* [Exercise] The result should be every line in the material below containing the string "Word版".

Input material START

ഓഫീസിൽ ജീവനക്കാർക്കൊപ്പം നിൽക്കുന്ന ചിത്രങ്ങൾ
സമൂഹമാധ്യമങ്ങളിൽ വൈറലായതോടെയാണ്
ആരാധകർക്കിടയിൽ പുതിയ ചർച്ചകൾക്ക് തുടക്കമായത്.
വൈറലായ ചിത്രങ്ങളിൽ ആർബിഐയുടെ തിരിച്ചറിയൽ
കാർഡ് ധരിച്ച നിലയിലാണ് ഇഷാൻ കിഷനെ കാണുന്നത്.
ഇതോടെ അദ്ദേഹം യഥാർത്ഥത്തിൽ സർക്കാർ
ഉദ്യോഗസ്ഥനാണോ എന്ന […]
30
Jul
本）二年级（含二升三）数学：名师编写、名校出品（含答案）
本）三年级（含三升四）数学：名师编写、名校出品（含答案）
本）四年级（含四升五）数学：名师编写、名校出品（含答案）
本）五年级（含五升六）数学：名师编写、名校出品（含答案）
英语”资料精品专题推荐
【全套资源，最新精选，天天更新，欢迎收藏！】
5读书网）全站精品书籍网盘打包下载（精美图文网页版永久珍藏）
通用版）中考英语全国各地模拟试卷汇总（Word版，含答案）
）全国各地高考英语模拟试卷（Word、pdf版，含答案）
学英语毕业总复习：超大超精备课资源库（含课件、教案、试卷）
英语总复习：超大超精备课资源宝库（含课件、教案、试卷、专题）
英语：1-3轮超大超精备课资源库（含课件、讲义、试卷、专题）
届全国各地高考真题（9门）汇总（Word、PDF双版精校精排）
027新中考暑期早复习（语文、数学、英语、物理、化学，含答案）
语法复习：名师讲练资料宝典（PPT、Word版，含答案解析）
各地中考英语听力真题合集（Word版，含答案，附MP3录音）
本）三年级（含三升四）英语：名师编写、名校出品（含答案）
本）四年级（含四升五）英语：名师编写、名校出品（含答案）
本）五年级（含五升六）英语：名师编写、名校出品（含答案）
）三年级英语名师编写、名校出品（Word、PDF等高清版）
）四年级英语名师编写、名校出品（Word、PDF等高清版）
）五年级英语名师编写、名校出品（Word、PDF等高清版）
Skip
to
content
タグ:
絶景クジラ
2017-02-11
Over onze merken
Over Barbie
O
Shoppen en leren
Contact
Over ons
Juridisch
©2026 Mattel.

Input material END

* [Response]
通用版）中考英语全国各地模拟试卷汇总（Word版，含答案）
语法复习：名师讲练资料宝典（PPT、Word版，含答案解析）
各地中考英语听力真题合集（Word版，含答案，附MP3录音）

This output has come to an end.